DESCRIPTION OF THE TASK: The goal is to restate all of the records below word for word.

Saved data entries
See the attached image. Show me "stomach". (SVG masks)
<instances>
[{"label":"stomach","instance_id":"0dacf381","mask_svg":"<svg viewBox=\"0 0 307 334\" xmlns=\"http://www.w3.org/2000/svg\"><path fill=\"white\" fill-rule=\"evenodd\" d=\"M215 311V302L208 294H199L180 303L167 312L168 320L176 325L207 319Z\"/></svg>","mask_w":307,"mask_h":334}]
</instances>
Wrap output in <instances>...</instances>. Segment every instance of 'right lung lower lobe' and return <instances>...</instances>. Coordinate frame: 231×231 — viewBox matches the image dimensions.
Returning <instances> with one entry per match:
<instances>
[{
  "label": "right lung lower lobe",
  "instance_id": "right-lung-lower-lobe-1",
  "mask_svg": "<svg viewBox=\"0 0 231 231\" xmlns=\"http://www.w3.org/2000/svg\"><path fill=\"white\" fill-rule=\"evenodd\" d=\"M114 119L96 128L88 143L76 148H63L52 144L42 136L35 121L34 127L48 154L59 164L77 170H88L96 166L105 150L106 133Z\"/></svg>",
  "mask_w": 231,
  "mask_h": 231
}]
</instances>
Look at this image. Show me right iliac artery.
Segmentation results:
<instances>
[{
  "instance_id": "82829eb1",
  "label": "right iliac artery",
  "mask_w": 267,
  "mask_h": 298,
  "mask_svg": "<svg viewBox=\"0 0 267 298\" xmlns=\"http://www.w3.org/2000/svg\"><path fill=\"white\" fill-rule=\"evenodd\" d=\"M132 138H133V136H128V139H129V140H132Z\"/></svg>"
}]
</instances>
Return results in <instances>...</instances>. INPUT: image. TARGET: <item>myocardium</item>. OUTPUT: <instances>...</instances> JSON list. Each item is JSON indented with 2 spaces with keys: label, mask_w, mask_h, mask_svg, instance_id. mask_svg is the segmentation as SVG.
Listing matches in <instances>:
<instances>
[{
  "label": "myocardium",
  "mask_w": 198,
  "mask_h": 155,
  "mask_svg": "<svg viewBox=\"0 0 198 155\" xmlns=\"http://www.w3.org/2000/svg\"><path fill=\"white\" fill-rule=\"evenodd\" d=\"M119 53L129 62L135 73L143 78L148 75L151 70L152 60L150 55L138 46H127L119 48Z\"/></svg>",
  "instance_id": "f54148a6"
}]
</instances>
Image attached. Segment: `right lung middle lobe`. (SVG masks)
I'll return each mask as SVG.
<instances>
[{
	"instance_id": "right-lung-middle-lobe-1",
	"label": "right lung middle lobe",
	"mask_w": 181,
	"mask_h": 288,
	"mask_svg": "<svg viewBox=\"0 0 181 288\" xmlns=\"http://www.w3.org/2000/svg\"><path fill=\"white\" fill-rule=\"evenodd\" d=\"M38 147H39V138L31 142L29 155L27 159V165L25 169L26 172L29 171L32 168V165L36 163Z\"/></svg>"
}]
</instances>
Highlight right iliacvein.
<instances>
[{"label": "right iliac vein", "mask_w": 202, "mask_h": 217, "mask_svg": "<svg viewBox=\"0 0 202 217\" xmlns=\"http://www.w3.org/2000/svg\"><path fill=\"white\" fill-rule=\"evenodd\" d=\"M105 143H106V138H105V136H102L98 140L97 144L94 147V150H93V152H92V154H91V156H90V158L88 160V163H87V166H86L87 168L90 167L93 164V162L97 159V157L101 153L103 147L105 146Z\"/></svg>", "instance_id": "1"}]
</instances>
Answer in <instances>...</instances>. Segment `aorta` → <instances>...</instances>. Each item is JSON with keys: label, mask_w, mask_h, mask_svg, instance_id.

YOUR RESPONSE:
See the attached image. Show me "stomach". (SVG masks)
<instances>
[{"label":"stomach","instance_id":"0dacf381","mask_svg":"<svg viewBox=\"0 0 307 334\" xmlns=\"http://www.w3.org/2000/svg\"><path fill=\"white\" fill-rule=\"evenodd\" d=\"M215 311V302L208 294H199L180 303L167 312L168 320L176 325L207 319Z\"/></svg>","mask_w":307,"mask_h":334}]
</instances>
Wrap output in <instances>...</instances>. Segment every instance of 'right lung lower lobe' and return <instances>...</instances>. Coordinate frame: 231×231 — viewBox matches the image dimensions.
Returning <instances> with one entry per match:
<instances>
[{
  "label": "right lung lower lobe",
  "instance_id": "right-lung-lower-lobe-1",
  "mask_svg": "<svg viewBox=\"0 0 231 231\" xmlns=\"http://www.w3.org/2000/svg\"><path fill=\"white\" fill-rule=\"evenodd\" d=\"M114 119L96 128L88 143L76 148H63L52 144L42 136L35 121L34 127L48 154L59 164L77 170H88L96 166L105 150L106 133Z\"/></svg>",
  "mask_w": 231,
  "mask_h": 231
}]
</instances>
Look at this image. Show me right iliac artery.
Segmentation results:
<instances>
[{
  "instance_id": "82829eb1",
  "label": "right iliac artery",
  "mask_w": 267,
  "mask_h": 298,
  "mask_svg": "<svg viewBox=\"0 0 267 298\" xmlns=\"http://www.w3.org/2000/svg\"><path fill=\"white\" fill-rule=\"evenodd\" d=\"M132 138H133V136H128V139H129V140H132Z\"/></svg>"
}]
</instances>
Return results in <instances>...</instances>. INPUT: image. TARGET: <item>myocardium</item>. OUTPUT: <instances>...</instances> JSON list. Each item is JSON indented with 2 spaces with keys: label, mask_w, mask_h, mask_svg, instance_id. mask_svg is the segmentation as SVG.
Listing matches in <instances>:
<instances>
[{
  "label": "myocardium",
  "mask_w": 198,
  "mask_h": 155,
  "mask_svg": "<svg viewBox=\"0 0 198 155\" xmlns=\"http://www.w3.org/2000/svg\"><path fill=\"white\" fill-rule=\"evenodd\" d=\"M119 53L129 62L135 73L143 78L148 75L151 70L152 60L150 55L138 46H127L119 48Z\"/></svg>",
  "instance_id": "f54148a6"
}]
</instances>
Image attached. Segment: `right lung middle lobe`. (SVG masks)
I'll return each mask as SVG.
<instances>
[{
	"instance_id": "right-lung-middle-lobe-1",
	"label": "right lung middle lobe",
	"mask_w": 181,
	"mask_h": 288,
	"mask_svg": "<svg viewBox=\"0 0 181 288\" xmlns=\"http://www.w3.org/2000/svg\"><path fill=\"white\" fill-rule=\"evenodd\" d=\"M38 147H39V138L31 142L29 155L27 159V165L25 169L26 172L29 171L32 168V165L36 163Z\"/></svg>"
}]
</instances>
Highlight right iliacvein.
<instances>
[{"label": "right iliac vein", "mask_w": 202, "mask_h": 217, "mask_svg": "<svg viewBox=\"0 0 202 217\" xmlns=\"http://www.w3.org/2000/svg\"><path fill=\"white\" fill-rule=\"evenodd\" d=\"M105 143H106V138H105V136H102L98 140L97 144L94 147V150H93V152H92V154H91V156H90V158L88 160V163H87V166H86L87 168L90 167L93 164V162L97 159V157L101 153L103 147L105 146Z\"/></svg>", "instance_id": "1"}]
</instances>
Answer in <instances>...</instances>. Segment `aorta` → <instances>...</instances>. Each item is JSON with keys: label, mask_w, mask_h, mask_svg, instance_id.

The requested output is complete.